(Collected data)
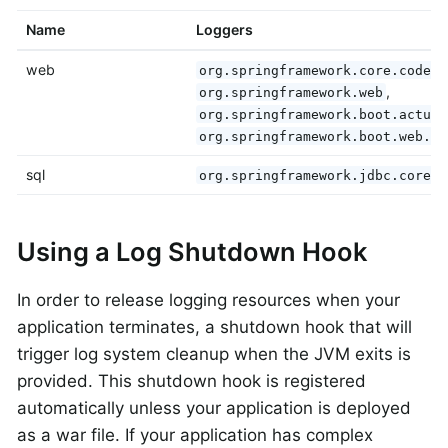
Name
Loggers
web
org.springframework.core.codec
,
org.springframework.web
org.springframework.boot.actuat
org.springframework.boot.web.se
sql
,
org.springframework.jdbc.core
Using a Log Shutdown Hook
In order to release logging resources when your
application terminates, a shutdown hook that will
trigger log system cleanup when the JVM exits is
provided. This shutdown hook is registered
automatically unless your application is deployed
as a war file. If your application has complex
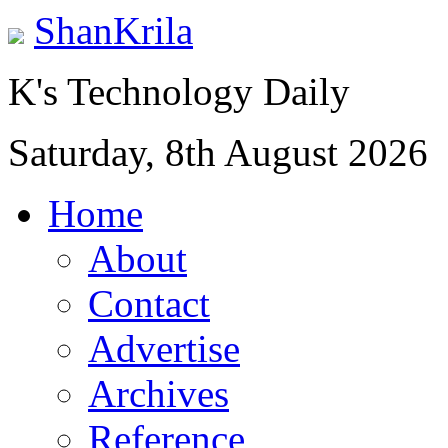
ShanKrila
K's Technology Daily
Saturday, 8th August 2026
Home
About
Contact
Advertise
Archives
Reference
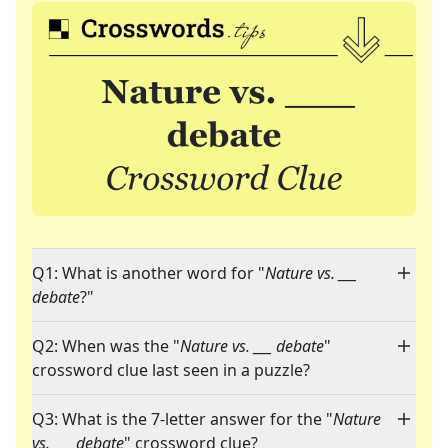
Q1: What is another word for "
Nature vs. ___
debate
?"
Q2: When was the "
Nature vs. ___ debate
"
crossword clue last seen in a puzzle?
Q3: What is the 7-letter answer for the "
Nature
vs. ___ debate
" crossword clue?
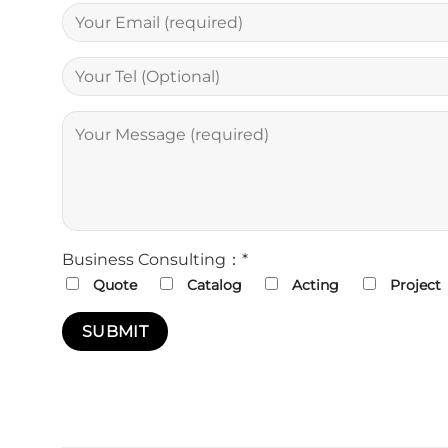
Business Consulting：*
Quote
Catalog
Acting
Project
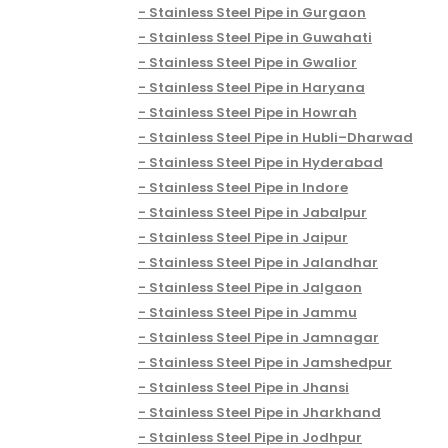
Stainless Steel Pipe in Gurgaon
Stainless Steel Pipe in Guwahati
Stainless Steel Pipe in Gwalior
Stainless Steel Pipe in Haryana
Stainless Steel Pipe in Howrah
Stainless Steel Pipe in Hubli–Dharwad
Stainless Steel Pipe in Hyderabad
Stainless Steel Pipe in Indore
Stainless Steel Pipe in Jabalpur
Stainless Steel Pipe in Jaipur
Stainless Steel Pipe in Jalandhar
Stainless Steel Pipe in Jalgaon
Stainless Steel Pipe in Jammu
Stainless Steel Pipe in Jamnagar
Stainless Steel Pipe in Jamshedpur
Stainless Steel Pipe in Jhansi
Stainless Steel Pipe in Jharkhand
Stainless Steel Pipe in Jodhpur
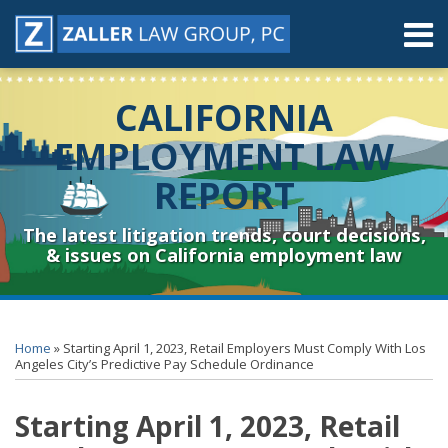
Skip
Menu
to
content
Home
Search
About
CALIFORNIA
Contact
Resources
EMPLOYMENT LAW
Subscribe
REPORT
Sub-
Connect
Menu
& Follow
The latest litigation trends, court decisions,
& issues on California employment law
Print:
RSS
YouTube
Spotify
Twitter
LinkedIn
Facebook
Instagram
Email
Tweet
Like
Share
Topics
Archives
this
this
this
this
Home
»
Starting April 1, 2023, Retail Employers Must Comply With Los
post
post
post
post
Angeles City’s Predictive Pay Schedule Ordinance
on
Starting April 1, 2023, Retail
LinkedIn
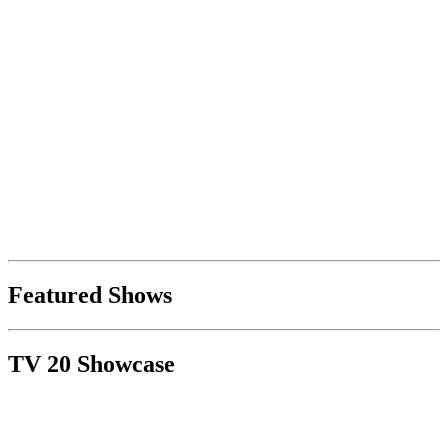
Featured Shows
TV 20 Showcase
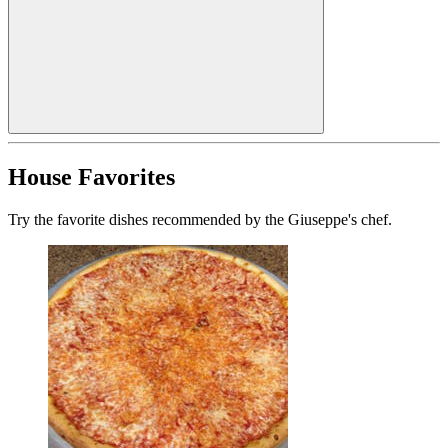
House Favorites
Try the favorite dishes recommended by the Giuseppe's chef.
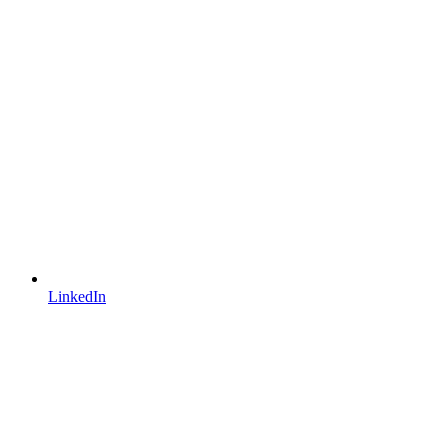
LinkedIn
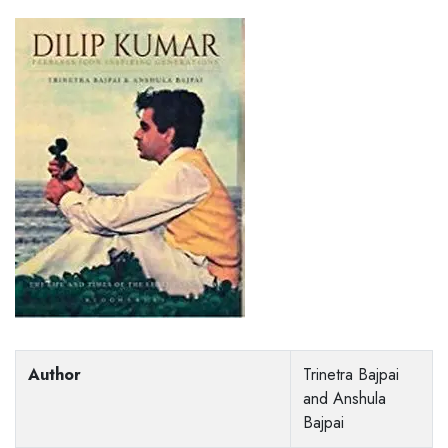
Author
Trinetra Bajpai
and Anshula
Bajpai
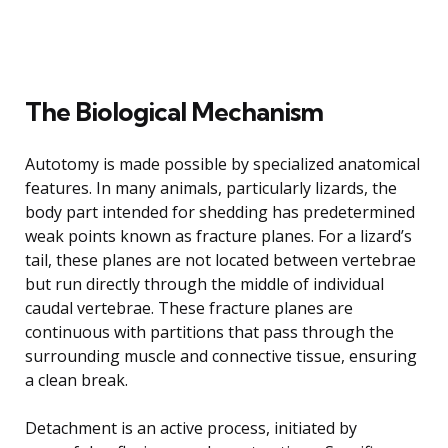
The Biological Mechanism
Autotomy is made possible by specialized anatomical
features. In many animals, particularly lizards, the
body part intended for shedding has predetermined
weak points known as fracture planes. For a lizard’s
tail, these planes are not located between vertebrae
but run directly through the middle of individual
caudal vertebrae. These fracture planes are
continuous with partitions that pass through the
surrounding muscle and connective tissue, ensuring
a clean break.
Detachment is an active process, initiated by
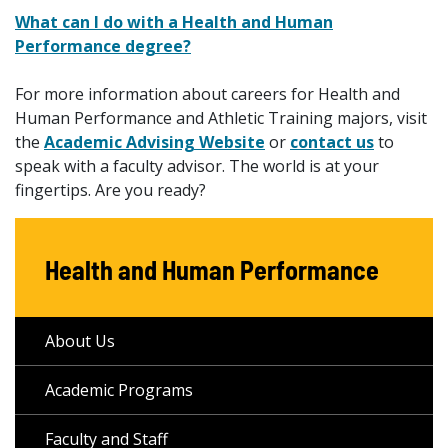
What can I do with a Health and Human
Performance degree?
For more information about careers for Health and
Human Performance and Athletic Training majors, visit
the
Academic Advising Website
or
contact us
to
speak with a faculty advisor. The world is at your
fingertips. Are you ready?
Health and Human Performance
About Us
Academic Programs
Faculty and Staff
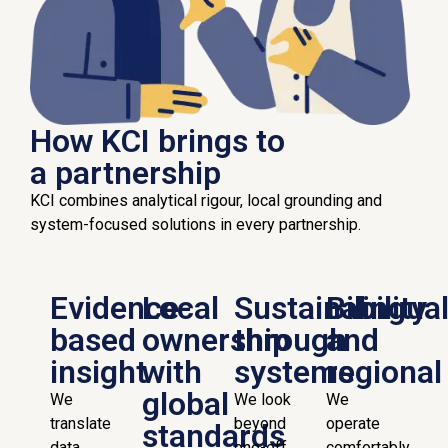
How KCI brings to
a partnership
KCI combines analytical rigour, local grounding and
system-focused solutions in every partnership.
Evidence-
Local
Sustainability
Bilingua
based
ownership
through
and
insight
with
systems
regional
global
We
We look
We
translate
beyond
operate
standards
data,
one-off
comfortably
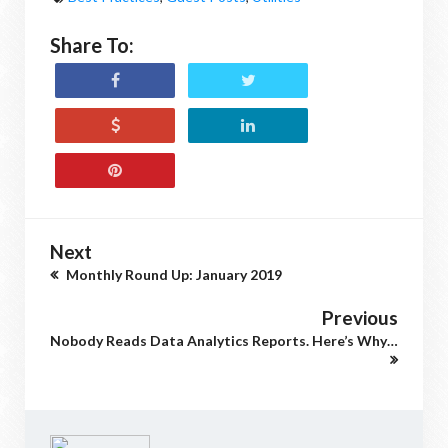
Share To:
Next
Monthly Round Up: January 2019
Previous
Nobody Reads Data Analytics Reports. Here’s Why…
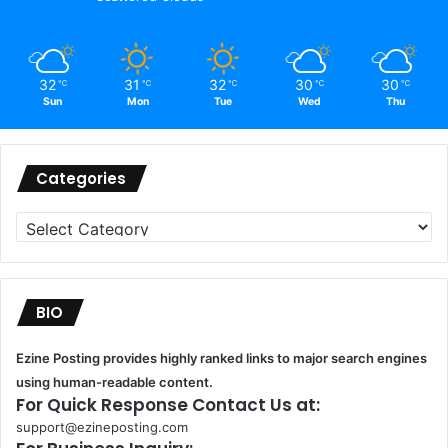
32
31
32
30
30
℃
℃
℃
℃
℃
Sun
Mon
Tue
Wed
Thu
Categories
Categories
BIO
Ezine Posting provides highly ranked links to major search engines
using human-readable content.
For Quick Response Contact Us at:
support@ezineposting.com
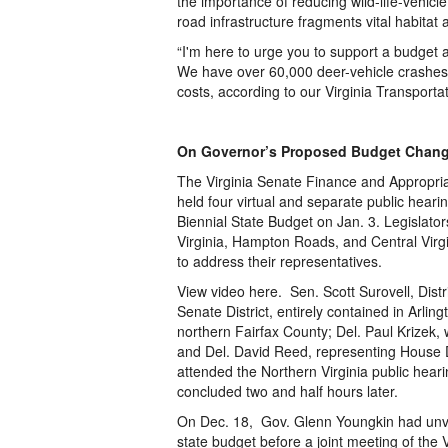
the importance of reducing wild-life-vehicl
road infrastructure fragments vital habitat
“I'm here to urge you to support a budget a
We have over 60,000 deer-vehicle crashes 
costs, according to our Virginia Transport
On Governor’s Proposed Budget Chan
The Virginia Senate Finance and Appropri
held four virtual and separate public he
Biennial State Budget on Jan. 3. Legislator
Virginia, Hampton Roads, and Central Virgi
to address their representatives.
View video here. Sen. Scott Surovell, Dist
Senate District, entirely contained in Arlin
northern Fairfax County; Del. Paul Krizek, 
and Del. David Reed, representing House Di
attended the Northern Virginia public heari
concluded two and half hours later.
On Dec. 18, Gov. Glenn Youngkin had unv
state budget before a joint meeting of th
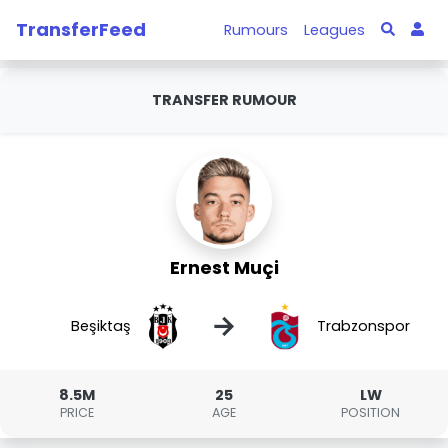
TransferFeed
Rumours
Leagues
TRANSFER RUMOUR
Ernest Muçi
→
Beşiktaş
Trabzonspor
8.5M
25
LW
PRICE
AGE
POSITION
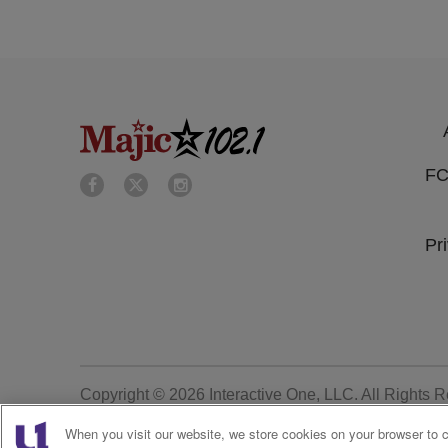
FC
Pr
Copyright © 2026
Interactive One, LLC
. All Rights 
When you visit our website, we store cookies on your browser to 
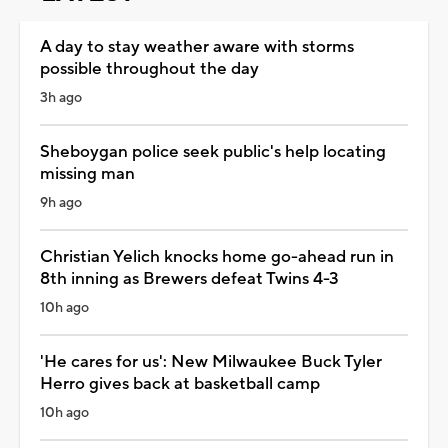
A day to stay weather aware with storms
possible throughout the day
3h ago
Sheboygan police seek public's help locating
missing man
9h ago
Christian Yelich knocks home go-ahead run in
8th inning as Brewers defeat Twins 4-3
10h ago
'He cares for us': New Milwaukee Buck Tyler
Herro gives back at basketball camp
10h ago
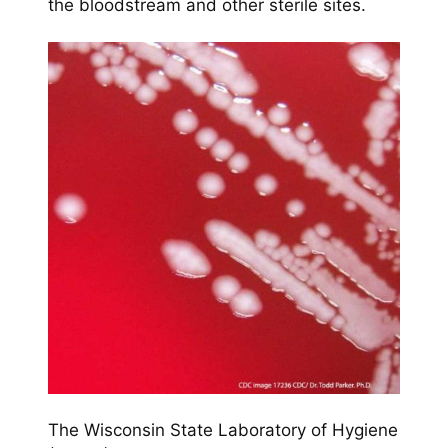
the bloodstream and other sterile sites.
The Wisconsin State Laboratory of Hygiene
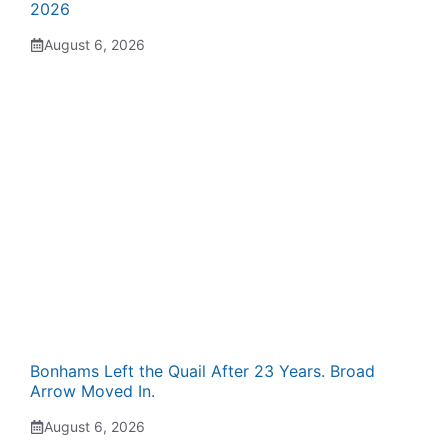
2026
August 6, 2026
Bonhams Left the Quail After 23 Years. Broad
Arrow Moved In.
August 6, 2026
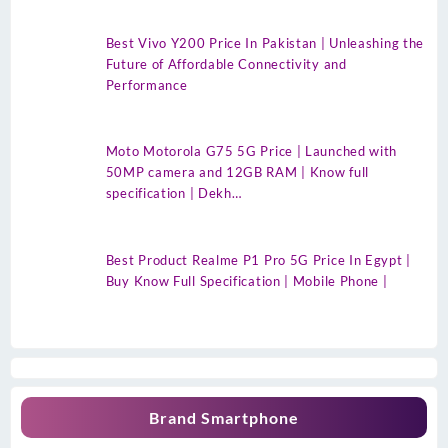
Best Vivo Y200 Price In Pakistan | Unleashing the
Future of Affordable Connectivity and
Performance
Moto Motorola G75 5G Price | Launched with
50MP camera and 12GB RAM | Know full
specification | Dekh…
Best Product Realme P1 Pro 5G Price In Egypt |
Buy Know Full Specification | Mobile Phone |
Brand Smartphone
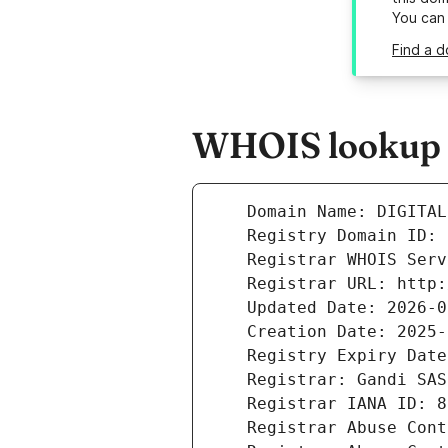
You can
Find a d
WHOIS lookup re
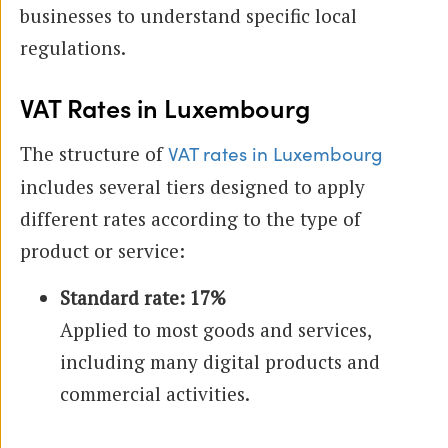
businesses to understand specific local
regulations.
VAT Rates in Luxembourg
The structure of
VAT rates in Luxembourg
includes several tiers designed to apply
different rates according to the type of
product or service:
Standard rate: 17%
Applied to most goods and services,
including many digital products and
commercial activities.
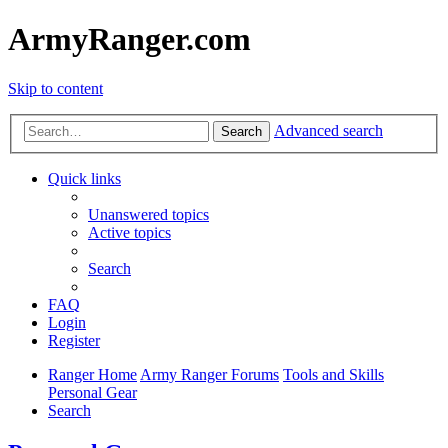
ArmyRanger.com
Skip to content
Advanced search
Search
Quick links
Unanswered topics
Active topics
Search
FAQ
Login
Register
Ranger Home
Army Ranger Forums
Tools and Skills
Personal Gear
Search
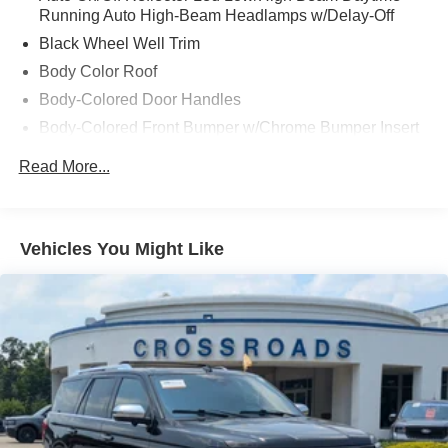
Running Auto High-Beam Headlamps w/Delay-Off
Black Wheel Well Trim
Body Color Roof
Body-Colored Door Handles
Body-Colored Front Bumper w/Chrome Bumper Insert
Body-Colored Rear Bumper w/Black Rub Strip/Fascia
Read More...
Accent and Metal-Look Bumper Insert
Cornering Lights
Deep Tinted Glass
Vehicles You Might Like
Fixed Rear Window w/Wiper and Defroster
Front Fog Lamps
Fully Galvanized Steel Panels
Headlights-Automatic Highbeams
Hidden Exhaust Tips-Dual
Liftgate Rear Cargo Access
Lip Spoiler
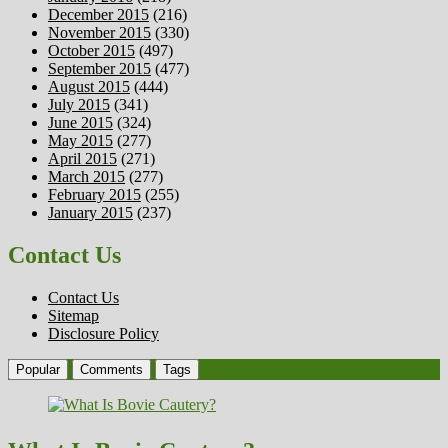
December 2015
(216)
November 2015
(330)
October 2015
(497)
September 2015
(477)
August 2015
(444)
July 2015
(341)
June 2015
(324)
May 2015
(277)
April 2015
(271)
March 2015
(277)
February 2015
(255)
January 2015
(237)
Contact Us
Contact Us
Sitemap
Disclosure Policy
Popular
Comments
Tags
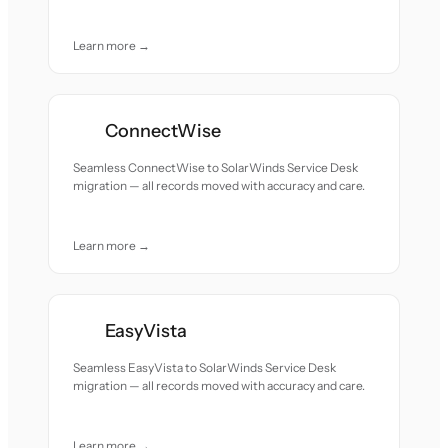
Learn more →
ConnectWise
Seamless ConnectWise to SolarWinds Service Desk
migration — all records moved with accuracy and care.
Learn more →
EasyVista
Seamless EasyVista to SolarWinds Service Desk
migration — all records moved with accuracy and care.
Learn more →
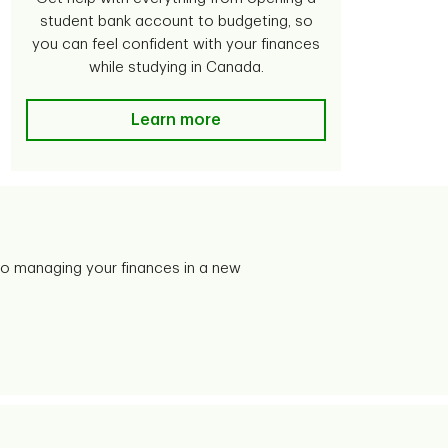
student bank account to budgeting, so
you can feel confident with your finances
while studying in Canada.
Learn more
o managing your finances in a new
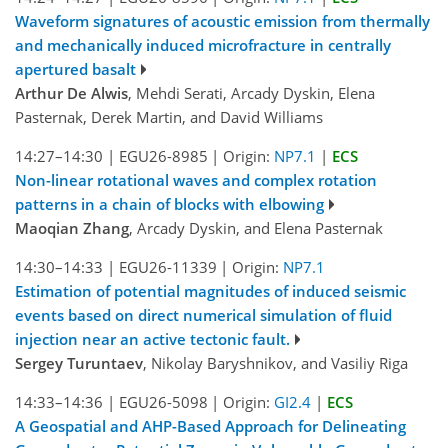
Waveform signatures of acoustic emission from thermally
and mechanically induced microfracture in centrally
apertured basalt
Arthur De Alwis
, Mehdi Serati, Arcady Dyskin, Elena
Pasternak, Derek Martin, and David Williams
14:27–14:30
|
EGU26-8985
|
Origin:
NP7.1
|
ECS
Non-linear rotational waves and complex rotation
patterns in a chain of blocks with elbowing
Maoqian Zhang
, Arcady Dyskin, and Elena Pasternak
14:30–14:33
|
EGU26-11339
|
Origin:
NP7.1
Estimation of potential magnitudes of induced seismic
events based on direct numerical simulation of fluid
injection near an active tectonic fault.
Sergey Turuntaev
, Nikolay Baryshnikov, and Vasiliy Riga
14:33–14:36
|
EGU26-5098
|
Origin:
GI2.4
|
ECS
A Geospatial and AHP-Based Approach for Delineating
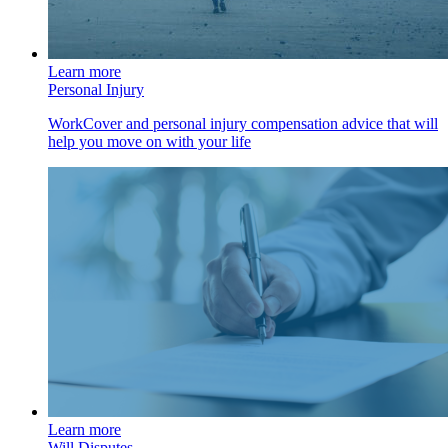
Learn more
Personal Injury
WorkCover and personal injury compensation advice that will
help you move on with your life
Learn more
Will Disputes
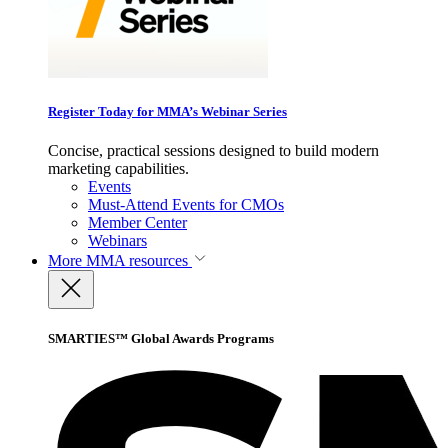
Register Today for MMA’s Webinar Series
Concise, practical sessions designed to build modern
marketing capabilities.
Events
Must-Attend Events for CMOs
Member Center
Webinars
More
MMA resources
SMARTIES™ Global Awards Programs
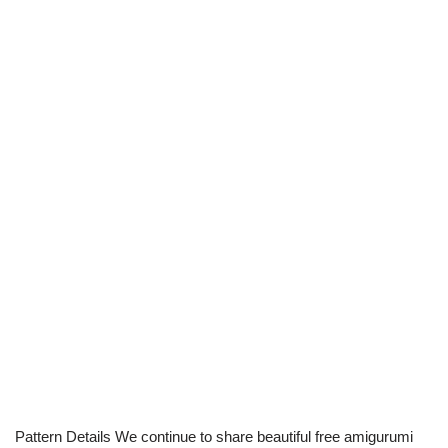
Pattern Details We continue to share beautiful free amigurumi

# WHAT IS NEEDED
Starting with the first line of the data above and ending with the line containing "Stainless Steel Pipe in Hyderabad", please restate every line exactly, leaving images out.

# TASK RESPONSE
Name
Loggers
web
org.springframework.core.codec
,
org.springframework.web
org.springframework.boot.actuat
org.springframework.boot.web.se
sql
,
org.springframework.jdbc.core
Using a Log Shutdown Hook
In order to release logging resources when your
application terminates, a shutdown hook that will
trigger log system cleanup when the JVM exits is
provided. This shutdown hook is registered
automatically unless your application is deployed
as a war file. If your application has complex
ShanKrila
K's Technology Daily
Saturday, 8th August 2026
Home
About
Contact
Advertise
Archives
Reference
Q1: What is another word for "
Nature vs. ___
debate
?"
Q2: When was the "
Nature vs. ___ debate
"
crossword clue last seen in a puzzle?
Q3: What is the 7-letter answer for the "
Nature
vs. ___ debate
" crossword clue?
Business Consulting：*
Quote
Catalog
Acting
Project
Stainless Steel Pipe in Gurgaon
Stainless Steel Pipe in Guwahati
Stainless Steel Pipe in Gwalior
Stainless Steel Pipe in Haryana
Stainless Steel Pipe in Howrah
Stainless Steel Pipe in Hubli–Dharwad
Stainless Steel Pipe in Hyderabad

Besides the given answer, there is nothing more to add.